Panel Paper: Where to Target Grant Aid: Heterogeneous Persistence and Financial Aid Effects by Income

Saturday, April 8, 2017 : 8:50 AM
Founders Hall Room 311 (George Mason University Schar School of Policy)

*Names in bold indicate Presenter

B. Heath Witzen, University of Maryland, College Park
Many federal and state programs that provide grants for postsecondary education tie grant generosity to a student’s family income or have strict income thresholds for eligibility. To target students who benefit the most from additional grant aid, it is important to understand the effects of an additional dollar of grant aid on the overall composition of a student’s financial aid awards and academic performance at different levels of family income. I investigate responses to grant aid using student-level data from the Maryland Longitudinal Data System, Maryland’s central repository for education and workforce data.
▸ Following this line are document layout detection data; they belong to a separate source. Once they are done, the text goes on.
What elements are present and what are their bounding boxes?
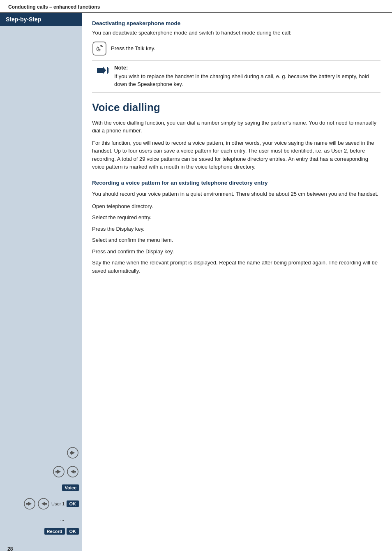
step-row-record-ok: Record OK (4, 528, 79, 535)
step-row-voice-key: Voice (4, 484, 79, 491)
sidebar: Step-by-Step (0, 13, 82, 551)
sidebar-label: Step-by-Step (0, 13, 82, 26)
svg-marker-13 (42, 502, 45, 506)
svg-rect-18 (108, 68, 109, 73)
nav-icon-open-dir (67, 447, 79, 459)
step-row-user-ok: User 1 OK (4, 498, 79, 510)
step-4-text: Select and confirm the menu item. (92, 236, 173, 244)
header-title: Conducting calls – enhanced functions (8, 4, 100, 10)
nav-icon-select2 (67, 466, 79, 478)
step-1: Open telephone directory. (92, 202, 380, 211)
step-6: Say the name when the relevant prompt is… (92, 259, 380, 275)
svg-rect-2 (70, 452, 71, 454)
user-label: User 1 (51, 501, 65, 506)
talk-key-icon (92, 41, 107, 56)
ok-key2[interactable]: OK (67, 528, 79, 535)
main-layout: Step-by-Step (0, 13, 392, 551)
talk-key-svg (92, 41, 107, 56)
user-ellipsis: ... (60, 517, 64, 521)
content-area: Deactivating speakerphone mode You can d… (82, 13, 392, 551)
ok-key1[interactable]: OK (67, 500, 79, 507)
step-5-text: Press and confirm the Display key. (92, 248, 174, 256)
record-display-key[interactable]: Record (44, 528, 65, 535)
deactivating-heading: Deactivating speakerphone mode (92, 20, 380, 26)
step-row-open-dir (4, 447, 79, 459)
talk-key-instruction: Press the Talk key. (111, 44, 155, 53)
step-2: Select the required entry. (92, 213, 380, 222)
step-2-text: Select the required entry. (92, 213, 151, 222)
svg-marker-7 (71, 470, 74, 474)
voice-display-key[interactable]: Voice (62, 484, 79, 491)
step-6-text: Say the name when the relevant prompt is… (92, 259, 380, 275)
svg-marker-16 (97, 66, 106, 74)
step-1-text: Open telephone directory. (92, 202, 153, 211)
nav-icon-user1b (37, 498, 50, 510)
svg-rect-8 (74, 471, 76, 473)
note-text: If you wish to replace the handset in th… (114, 72, 376, 88)
svg-rect-14 (45, 503, 47, 505)
svg-marker-1 (71, 451, 75, 455)
note-label: Note: (114, 65, 376, 71)
voice-dialling-title: Voice dialling (92, 101, 380, 114)
deactivating-body: You can deactivate speakerphone mode and… (92, 29, 380, 37)
note-content: Note: If you wish to replace the handset… (114, 65, 376, 88)
svg-marker-4 (57, 470, 61, 474)
nav-icon-user1a (23, 498, 36, 510)
svg-rect-5 (55, 471, 57, 473)
step-4: Select and confirm the menu item. (92, 236, 380, 244)
step-5: Press and confirm the Display key. (92, 248, 380, 256)
svg-rect-17 (107, 67, 108, 74)
page-number: 28 (7, 546, 13, 552)
svg-rect-15 (93, 42, 106, 55)
step-row-user-ellipsis: ... (4, 517, 79, 521)
svg-rect-11 (26, 503, 28, 505)
steps-list: Open telephone directory. Select the req… (92, 202, 380, 275)
note-icon (97, 65, 110, 75)
sidebar-steps: Voice User 1 OK (4, 447, 79, 535)
step-3: Press the Display key. (92, 225, 380, 233)
page-container: Conducting calls – enhanced functions St… (0, 0, 392, 556)
recording-heading: Recording a voice pattern for an existin… (92, 179, 380, 187)
talk-key-row: Press the Talk key. (92, 41, 380, 56)
step-3-text: Press the Display key. (92, 225, 145, 233)
page-header: Conducting calls – enhanced functions (0, 0, 392, 13)
page-footer: 28 (0, 551, 392, 556)
step-row-select-entry (4, 466, 79, 478)
voice-dialling-section: Voice dialling With the voice dialling f… (92, 101, 380, 275)
nav-icon-select1 (53, 466, 65, 478)
note-box: Note: If you wish to replace the handset… (92, 60, 380, 93)
voice-dialling-para2: For this function, you will need to reco… (92, 139, 380, 171)
note-battery-icon (97, 65, 109, 75)
recording-intro: You should record your voice pattern in … (92, 190, 380, 198)
deactivating-section: Deactivating speakerphone mode You can d… (92, 20, 380, 93)
voice-dialling-para1: With the voice dialling function, you ca… (92, 119, 380, 135)
svg-marker-10 (28, 502, 32, 506)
Using the variation in the eligibility criteria of the Maryland Educational Assistance (EA) Grant during the 2008-2015 period, this paper uses a regression discontinuity framework to estimate the heterogeneous effects of an additional dollar of grant aid on a student’s persistence from the first to second year, as well as the composition of a student’s financial aid package during the first year. Using data on earnings, I also investigate whether receiving additional grant aid results in students earning less from employment during the academic year. I find that, on average, $1,000 in EA grant aid results in a 1.3 percentage point effect on persistence to the second year, and that these effects are strongest at lower incomes (with close to a 3 percentage point effect for students with family incomes around $45,000 -$52,000) and generally are small or close to zero for students at higher levels of income. These persistence effects are larger for these students despite lower institutional grant aid and student loan receipt in response to the EA grant. In general, I find no effect on earnings on average, though find suggestive (though imprecisely estimated) evidence that students at lower incomes may earn less during the academic year in response to the grant.